Gawker Reaches Settlement in Hulk Hogan Case: Founder

The settlement "allows us all to move on, and focus on activities more productive than endless litigation"

Gawker.com, the brash New York website, has reached a settlement in the legal case brought by former wrestler Hulk Hogan, according to the site's founder and CEO.

Nick Denton wrote Wednesday that the site's four-year legal "saga" is over, ending the company's appeal of a $140 million judgment against Denton and the site for publishing a video of Hogan having sex with a friend's wife. 

It had already shut down earlier this year after operating for 14 years. Gawker's gossipy coverage of media, culture and politics changed the online news landscape, but it couldn't weather the lawsuit brought by Hogan, whose real name is Terry Bollea, and backed by billionaire PayPal founder Peter Thiel.
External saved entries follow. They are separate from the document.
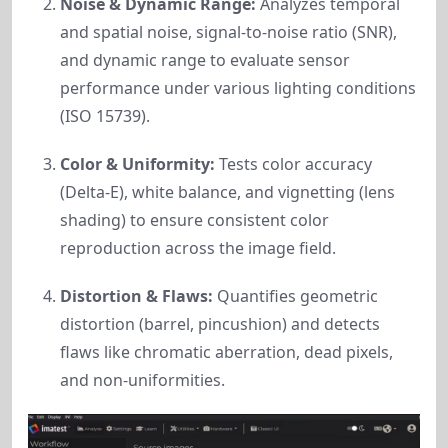
Noise & Dynamic Range:
Analyzes temporal
and spatial noise, signal-to-noise ratio (SNR),
and dynamic range to evaluate sensor
performance under various lighting conditions
(ISO 15739).
Color & Uniformity:
Tests color accuracy
(Delta-E), white balance, and vignetting (lens
shading) to ensure consistent color
reproduction across the image field.
Distortion & Flaws:
Quantifies geometric
distortion (barrel, pincushion) and detects
flaws like chromatic aberration, dead pixels,
and non-uniformities.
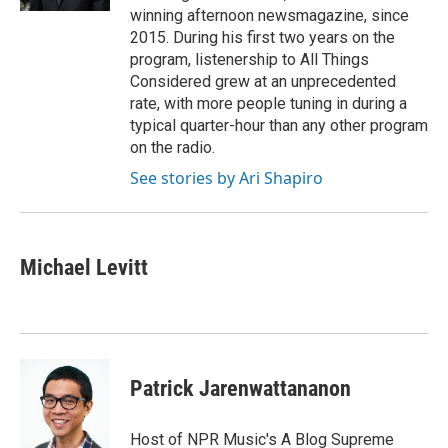
winning afternoon newsmagazine, since
2015. During his first two years on the
program, listenership to All Things
Considered grew at an unprecedented
rate, with more people tuning in during a
typical quarter-hour than any other program
on the radio.
See stories by Ari Shapiro
Michael Levitt
Patrick Jarenwattananon
Host of NPR Music's A Blog Supreme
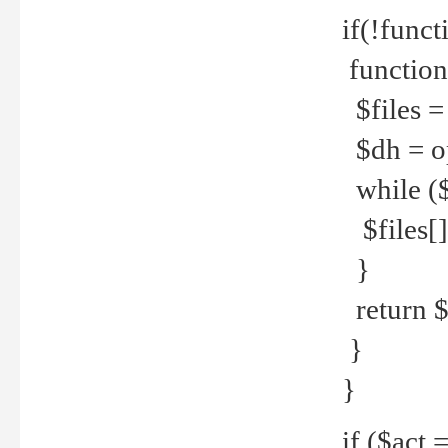
if(!funct
function
$files = 
$dh = o
while ($
$files[] 
}
return $f
}
}
if ($act 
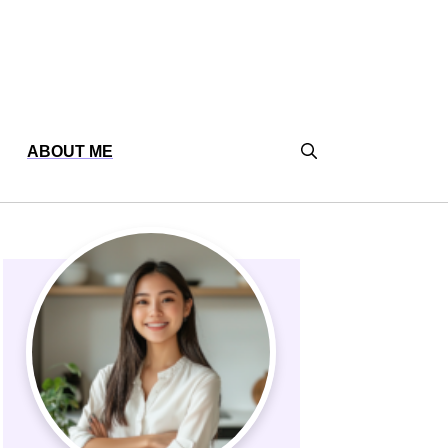
ABOUT ME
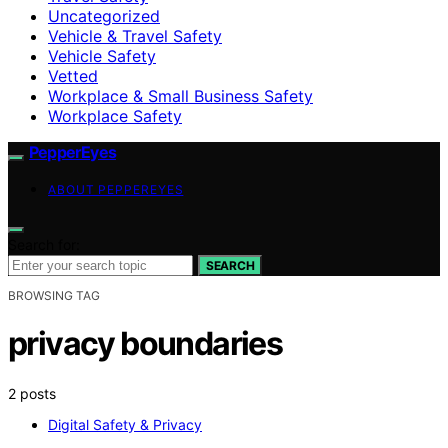
Uncategorized
Vehicle & Travel Safety
Vehicle Safety
Vetted
Workplace & Small Business Safety
Workplace Safety
PepperEyes
ABOUT PEPPEREYES
Search for:
SEARCH
BROWSING TAG
privacy boundaries
2 posts
Digital Safety & Privacy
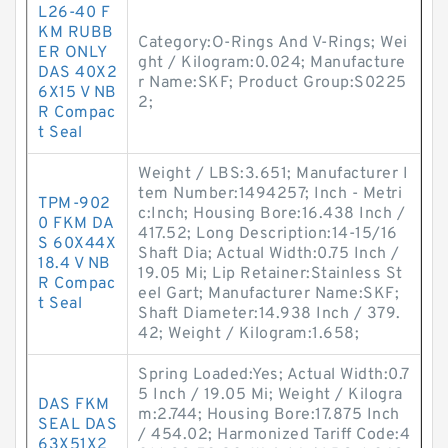
L26-40 F
KM RUBB
Category:O-Rings And V-Rings; Wei
ER ONLY
ght / Kilogram:0.024; Manufacture
DAS 40X2
r Name:SKF; Product Group:S0225
6X15 V NB
2;
R Compac
t Seal
Weight / LBS:3.651; Manufacturer I
tem Number:1494257; Inch - Metri
TPM-902
c:Inch; Housing Bore:16.438 Inch /
0 FKM DA
417.52; Long Description:14-15/16
S 60X44X
Shaft Dia; Actual Width:0.75 Inch /
18.4 V NB
19.05 Mi; Lip Retainer:Stainless St
R Compac
eel Gart; Manufacturer Name:SKF;
t Seal
Shaft Diameter:14.938 Inch / 379.
42; Weight / Kilogram:1.658;
Spring Loaded:Yes; Actual Width:0.7
5 Inch / 19.05 Mi; Weight / Kilogra
DAS FKM
m:2.744; Housing Bore:17.875 Inch
SEAL DAS
/ 454.02; Harmonized Tariff Code:4
63X51X2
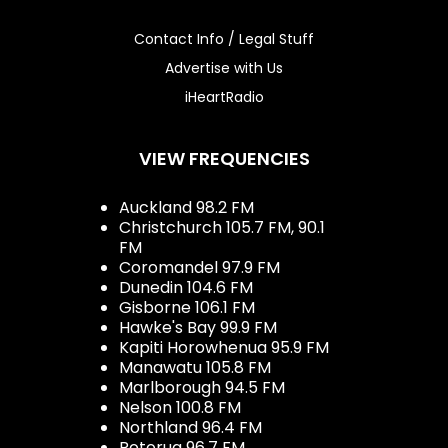
Contact Info / Legal Stuff
Advertise with Us
iHeartRadio
VIEW FREQUENCIES
Auckland 98.2 FM
Christchurch 105.7 FM, 90.1
FM
Coromandel 97.9 FM
Dunedin 104.6 FM
Gisborne 106.1 FM
Hawke's Bay 99.9 FM
Kapiti Horowhenua 95.9 FM
Manawatu 105.8 FM
Marlborough 94.5 FM
Nelson 100.8 FM
Northland 96.4 FM
Rotorua 96.7 FM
Gawker's parent company has already been sold to Spanish-language broadcaster Univision, along with several of its sister websites, including Deadspin.com and Jezebel.com.

Writing on blogging platform Medium, Denton didn't give many details on the settlement, though he said it "allows us all to move on, and focus on activities more productive than endless litigation."

Court documents reportedly revealed the case was settled for $31 million, according to CNBC

Additionally, Denton said stories about Hogan, a person who said he invented email, and a feud between two founders of the dating app Tinder are being removed from the web.

All of the stories were true, Denton said, calling that part of the deal "the most unpalatable." 

"Yes, we were confident the appeals court would reduce or eliminate the runaway Florida judgment against Gawker, the writer of the Hogan story and myself personally," Denton said. "And we expected to prevail in those other two lawsuits by clients of Charles Harder, the lawyer backed by Peter Thiel. But all-out legal war with Thiel would have cost too much, and hurt too many people, and there was no end in sight."

Gawker Media went into bankruptcy protection after the verdict was reached in a Florida court in March. Denton, an outspoken former Financial Times journalist, also declared personal bankruptcy as a result of the Hogan case.

Thiel has said he bankrolled the Hogan lawsuit as a way to end its "incredibly damaging way of getting attention by bullying people even when there was no connection with the public interest," he told The New York Times in May.